▶ **EXERCISE DIRECTIONS**: Return the lines below exactly, from the first one through the line that has "Lepší kontrast u tmavého režimu a další.". Leave out everything after it.

▶ **RECORDS**:
================================

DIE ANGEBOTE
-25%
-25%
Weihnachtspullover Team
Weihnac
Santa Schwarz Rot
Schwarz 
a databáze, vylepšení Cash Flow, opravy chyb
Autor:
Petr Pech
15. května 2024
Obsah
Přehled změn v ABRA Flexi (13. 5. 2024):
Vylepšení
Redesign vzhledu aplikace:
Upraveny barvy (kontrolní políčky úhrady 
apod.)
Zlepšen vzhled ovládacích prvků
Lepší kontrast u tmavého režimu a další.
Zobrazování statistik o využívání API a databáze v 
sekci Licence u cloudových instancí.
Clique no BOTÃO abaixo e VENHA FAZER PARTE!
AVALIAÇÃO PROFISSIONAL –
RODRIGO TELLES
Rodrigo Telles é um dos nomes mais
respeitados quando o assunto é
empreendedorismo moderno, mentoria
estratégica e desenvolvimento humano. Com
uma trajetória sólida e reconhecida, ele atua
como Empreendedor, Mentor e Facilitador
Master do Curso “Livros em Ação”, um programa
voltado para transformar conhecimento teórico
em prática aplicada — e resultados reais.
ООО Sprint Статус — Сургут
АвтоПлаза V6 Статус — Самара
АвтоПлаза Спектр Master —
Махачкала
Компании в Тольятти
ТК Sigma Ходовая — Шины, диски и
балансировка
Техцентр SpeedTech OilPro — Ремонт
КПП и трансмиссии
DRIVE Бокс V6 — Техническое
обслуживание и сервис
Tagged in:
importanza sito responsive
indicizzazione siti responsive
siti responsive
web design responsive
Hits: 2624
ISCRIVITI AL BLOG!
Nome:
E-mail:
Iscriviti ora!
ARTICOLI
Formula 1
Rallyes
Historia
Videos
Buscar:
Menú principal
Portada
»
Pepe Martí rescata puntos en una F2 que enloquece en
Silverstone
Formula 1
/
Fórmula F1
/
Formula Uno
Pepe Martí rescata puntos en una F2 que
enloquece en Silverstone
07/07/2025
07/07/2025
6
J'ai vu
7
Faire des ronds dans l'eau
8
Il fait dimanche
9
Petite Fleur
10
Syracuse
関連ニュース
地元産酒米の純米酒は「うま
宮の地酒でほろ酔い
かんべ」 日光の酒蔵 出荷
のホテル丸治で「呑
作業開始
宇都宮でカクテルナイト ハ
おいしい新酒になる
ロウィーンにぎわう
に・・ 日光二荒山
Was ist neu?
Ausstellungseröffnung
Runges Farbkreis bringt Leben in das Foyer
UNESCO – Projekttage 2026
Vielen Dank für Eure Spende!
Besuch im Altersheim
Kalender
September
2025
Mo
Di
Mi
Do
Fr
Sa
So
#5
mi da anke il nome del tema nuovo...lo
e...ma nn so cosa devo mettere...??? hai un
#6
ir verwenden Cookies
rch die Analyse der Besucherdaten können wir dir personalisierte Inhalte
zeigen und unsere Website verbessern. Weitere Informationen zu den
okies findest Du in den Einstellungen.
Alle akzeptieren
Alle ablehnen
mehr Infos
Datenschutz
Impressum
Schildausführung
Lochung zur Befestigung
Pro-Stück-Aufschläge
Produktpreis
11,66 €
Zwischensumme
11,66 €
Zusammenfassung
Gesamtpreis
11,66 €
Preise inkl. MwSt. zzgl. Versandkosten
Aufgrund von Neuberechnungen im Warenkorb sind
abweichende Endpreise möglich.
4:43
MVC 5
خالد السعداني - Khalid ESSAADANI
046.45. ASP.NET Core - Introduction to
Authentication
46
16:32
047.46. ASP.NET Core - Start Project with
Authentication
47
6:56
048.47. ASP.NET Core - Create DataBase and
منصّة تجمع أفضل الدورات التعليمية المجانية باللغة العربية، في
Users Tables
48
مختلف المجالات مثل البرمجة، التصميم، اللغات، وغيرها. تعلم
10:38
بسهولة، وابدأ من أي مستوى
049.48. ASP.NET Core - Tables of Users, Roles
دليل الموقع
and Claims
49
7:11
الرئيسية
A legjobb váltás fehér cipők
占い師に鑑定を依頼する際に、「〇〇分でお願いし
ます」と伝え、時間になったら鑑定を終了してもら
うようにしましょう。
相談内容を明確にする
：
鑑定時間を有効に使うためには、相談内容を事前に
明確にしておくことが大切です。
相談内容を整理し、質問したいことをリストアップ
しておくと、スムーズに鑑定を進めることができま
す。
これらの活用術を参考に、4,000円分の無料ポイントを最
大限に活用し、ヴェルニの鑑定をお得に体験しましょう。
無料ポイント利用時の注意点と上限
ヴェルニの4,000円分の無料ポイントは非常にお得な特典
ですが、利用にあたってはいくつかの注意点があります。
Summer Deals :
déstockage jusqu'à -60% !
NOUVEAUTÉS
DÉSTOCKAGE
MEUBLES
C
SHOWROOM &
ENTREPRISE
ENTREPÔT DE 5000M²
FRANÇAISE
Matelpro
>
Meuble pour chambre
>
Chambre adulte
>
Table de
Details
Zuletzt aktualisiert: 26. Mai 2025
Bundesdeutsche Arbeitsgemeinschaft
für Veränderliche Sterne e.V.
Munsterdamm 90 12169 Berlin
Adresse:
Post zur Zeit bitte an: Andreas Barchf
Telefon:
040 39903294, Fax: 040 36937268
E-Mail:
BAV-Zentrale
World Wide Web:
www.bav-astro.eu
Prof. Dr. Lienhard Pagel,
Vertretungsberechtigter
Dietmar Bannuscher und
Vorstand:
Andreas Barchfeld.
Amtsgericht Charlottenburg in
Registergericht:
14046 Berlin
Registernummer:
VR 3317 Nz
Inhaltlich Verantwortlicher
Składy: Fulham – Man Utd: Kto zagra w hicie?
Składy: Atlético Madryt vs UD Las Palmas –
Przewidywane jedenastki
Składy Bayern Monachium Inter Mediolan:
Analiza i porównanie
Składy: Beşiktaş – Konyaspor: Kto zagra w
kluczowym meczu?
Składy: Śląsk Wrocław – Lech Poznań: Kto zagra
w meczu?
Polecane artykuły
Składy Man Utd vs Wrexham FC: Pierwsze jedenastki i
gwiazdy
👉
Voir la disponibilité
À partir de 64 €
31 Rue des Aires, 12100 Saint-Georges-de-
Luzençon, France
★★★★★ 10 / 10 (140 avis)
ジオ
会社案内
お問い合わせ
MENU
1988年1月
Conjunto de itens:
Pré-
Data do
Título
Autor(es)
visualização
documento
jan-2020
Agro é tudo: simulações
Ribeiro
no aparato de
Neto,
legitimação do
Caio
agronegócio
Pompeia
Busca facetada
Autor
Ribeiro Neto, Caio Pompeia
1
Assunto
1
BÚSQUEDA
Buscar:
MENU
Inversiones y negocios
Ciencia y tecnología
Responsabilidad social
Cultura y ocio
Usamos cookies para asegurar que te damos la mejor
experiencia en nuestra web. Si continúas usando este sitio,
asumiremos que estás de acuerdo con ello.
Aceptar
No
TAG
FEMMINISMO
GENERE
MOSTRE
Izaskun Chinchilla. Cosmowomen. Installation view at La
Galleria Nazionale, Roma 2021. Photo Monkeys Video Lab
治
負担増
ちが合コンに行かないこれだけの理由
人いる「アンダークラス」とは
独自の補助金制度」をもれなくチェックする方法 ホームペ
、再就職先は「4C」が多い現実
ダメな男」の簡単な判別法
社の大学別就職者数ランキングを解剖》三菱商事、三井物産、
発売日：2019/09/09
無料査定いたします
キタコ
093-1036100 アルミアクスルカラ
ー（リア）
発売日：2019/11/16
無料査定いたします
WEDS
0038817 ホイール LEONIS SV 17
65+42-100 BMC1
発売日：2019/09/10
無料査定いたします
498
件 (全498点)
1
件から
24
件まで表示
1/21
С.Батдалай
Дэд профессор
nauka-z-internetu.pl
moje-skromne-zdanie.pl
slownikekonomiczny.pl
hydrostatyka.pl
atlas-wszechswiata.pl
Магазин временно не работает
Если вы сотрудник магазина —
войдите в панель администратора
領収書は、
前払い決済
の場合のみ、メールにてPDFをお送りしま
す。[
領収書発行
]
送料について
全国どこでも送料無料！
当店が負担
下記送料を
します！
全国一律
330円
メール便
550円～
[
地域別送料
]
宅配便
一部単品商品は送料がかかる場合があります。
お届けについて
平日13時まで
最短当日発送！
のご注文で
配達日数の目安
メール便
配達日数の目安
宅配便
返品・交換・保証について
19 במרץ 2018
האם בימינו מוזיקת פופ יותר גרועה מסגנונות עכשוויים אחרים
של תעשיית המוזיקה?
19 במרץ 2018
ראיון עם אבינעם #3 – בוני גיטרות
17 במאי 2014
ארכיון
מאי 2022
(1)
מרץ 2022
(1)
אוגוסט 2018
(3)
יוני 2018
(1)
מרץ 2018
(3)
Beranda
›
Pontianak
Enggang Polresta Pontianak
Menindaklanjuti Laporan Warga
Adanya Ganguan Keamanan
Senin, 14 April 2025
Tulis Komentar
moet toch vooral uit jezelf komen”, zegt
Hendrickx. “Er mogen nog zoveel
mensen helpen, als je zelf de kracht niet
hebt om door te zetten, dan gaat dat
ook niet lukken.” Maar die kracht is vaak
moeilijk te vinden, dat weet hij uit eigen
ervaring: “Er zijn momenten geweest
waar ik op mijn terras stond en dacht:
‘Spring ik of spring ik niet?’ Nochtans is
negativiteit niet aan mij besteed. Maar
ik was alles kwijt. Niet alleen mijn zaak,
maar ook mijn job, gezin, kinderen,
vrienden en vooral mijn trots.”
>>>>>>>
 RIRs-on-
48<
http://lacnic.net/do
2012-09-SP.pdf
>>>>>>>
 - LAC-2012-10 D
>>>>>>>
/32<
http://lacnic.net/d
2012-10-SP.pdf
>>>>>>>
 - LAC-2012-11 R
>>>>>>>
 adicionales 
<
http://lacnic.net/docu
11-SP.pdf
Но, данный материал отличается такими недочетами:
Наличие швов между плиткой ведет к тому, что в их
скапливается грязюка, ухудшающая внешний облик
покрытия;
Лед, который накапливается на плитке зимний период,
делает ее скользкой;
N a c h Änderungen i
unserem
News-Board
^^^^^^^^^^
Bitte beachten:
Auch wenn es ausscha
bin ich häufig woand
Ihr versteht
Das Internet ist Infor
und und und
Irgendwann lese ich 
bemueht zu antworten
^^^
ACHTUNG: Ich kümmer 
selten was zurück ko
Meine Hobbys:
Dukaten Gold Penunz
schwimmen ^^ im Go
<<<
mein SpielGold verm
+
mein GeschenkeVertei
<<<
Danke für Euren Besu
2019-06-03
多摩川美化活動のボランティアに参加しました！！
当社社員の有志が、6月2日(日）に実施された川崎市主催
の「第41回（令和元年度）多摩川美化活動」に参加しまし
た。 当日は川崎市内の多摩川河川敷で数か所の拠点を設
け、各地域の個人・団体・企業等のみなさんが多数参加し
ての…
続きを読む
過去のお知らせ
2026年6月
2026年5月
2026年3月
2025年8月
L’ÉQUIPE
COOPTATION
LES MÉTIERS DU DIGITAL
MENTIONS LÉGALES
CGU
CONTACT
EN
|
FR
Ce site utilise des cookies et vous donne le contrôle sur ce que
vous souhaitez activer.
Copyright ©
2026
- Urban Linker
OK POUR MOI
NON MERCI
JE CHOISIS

================================

▶ **EXPECTED OUTPUT**:
DIE ANGEBOTE
-25%
-25%
Weihnachtspullover Team
Weihnac
Santa Schwarz Rot
Schwarz 
a databáze, vylepšení Cash Flow, opravy chyb
Autor:
Petr Pech
15. května 2024
Obsah
Přehled změn v ABRA Flexi (13. 5. 2024):
Vylepšení
Redesign vzhledu aplikace:
Upraveny barvy (kontrolní políčky úhrady 
apod.)
Zlepšen vzhled ovládacích prvků
Lepší kontrast u tmavého režimu a další.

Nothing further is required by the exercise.